Para o Brasil do presidente Jair Bolsonaro, ter um progressista como Biden no comando da Casa Branca, como projetam as últimas pesquisas, pode ser um cenário negativo.

"Se o Biden ganhar, para o governo brasileiro, é catastrófico. Desde em 2019, o Brasil investiu apenas em um país nas suas relações, somente nos EUA. A gente não tem outro parceiro de fato importante, que a gente tenha cultivado.
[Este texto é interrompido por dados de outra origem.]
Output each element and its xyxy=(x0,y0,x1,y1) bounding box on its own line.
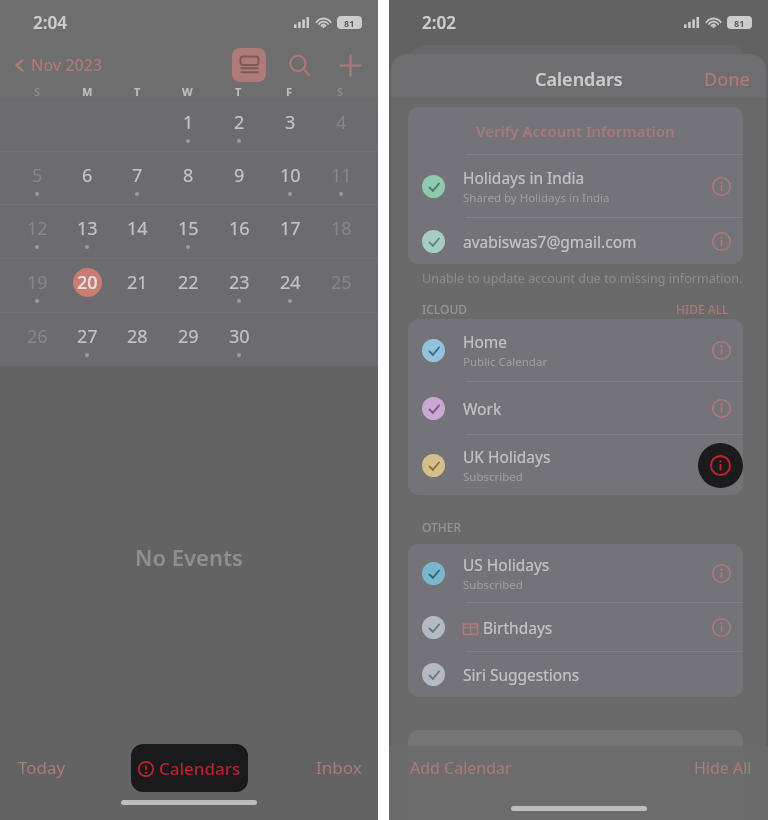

Nossos parceiros mais importantes se afastaram do Brasil: é o caso da Argentina, dos países europeus, a relação com a China é de desconfiança, de distância, de frieza", analisa o professor de Política Internacional da Universidade Veiga de Almeida e comentarista na GloboNews, o carioca Tanguy Baghdadi.

Imigração

A menos de oito horas de voo para os EUA (Fortaleza-Miami), o Ceará não tem mais base militar para embarques e desembarques de aviões de guerra dos EUA, como na primeira metade da década de 1940, mas o Aeroporto de Fortaleza (Pinto Martins, aviador cearense de Camocim, foi o piloto pioneiro no trecho Nova York-Rio de Janeiro, em 1923) é hoje estratégico para o setor turístico, permitindo aos cearenses viagens diretas para os EUA, sem o transtorno do passado de "descer" para Brasília ou para o Sudeste em escalas e conexões desnecessárias.

Se na época das "coca-colas", o sonho de um jovem da elite era estudar Medicina ou Direito no Recife ou no Rio de Janeiro, hoje o horizonte é bem maior: o intercâmbio nos EUA está mais fácil, acessível e permite experiências mais enriquecedoras e até a possibilidade de imigração. Seja Trump ou Biden que vença na próxima terça, essa tendência deve ser mantida no futuro.

"Republicanos e democratas concordam em um ponto: Os EUA vão continuar investindo em imigrantes bem qualificados", diz Felipe Alexandre, advogado de imigração e proprietário da AG Immigration, empresa que fornece assistência jurídica para green cards e vistos americanos.

Mesmo sob um governo comandando por um aliado de Trump, os brasileiros tendem a torcer por uma mudança ideológica na Casa Branca.

Um levantamento realizado pela Ipsos com 24 países aponta que a maioria dos entrevistados votaria em Biden. No Brasil, 39% escolheriam o democrata, enquanto 20% têm Trump como favorito. O único país em que o atual presidente americano conquistaria mais um mandato na Casa Branca é a Rússia. O republicano tem 27% de preferência entre os russos, contra 13% do democrata.

Se confirmado o favoritismo de Biden, configura-se um novo contexto internacional. "Certamente a realidade que emergirá desta eleição norte-americana terá reflexos profundos e ajudará a desenhar as novas estruturas de poder", analisa Márcio Coimbra, cientista político, ex-diretor da Apex-Brasil, acrescentando que Biden representa o retorno a um modelo multilateral onde as agendas globais recobram seu fôlego.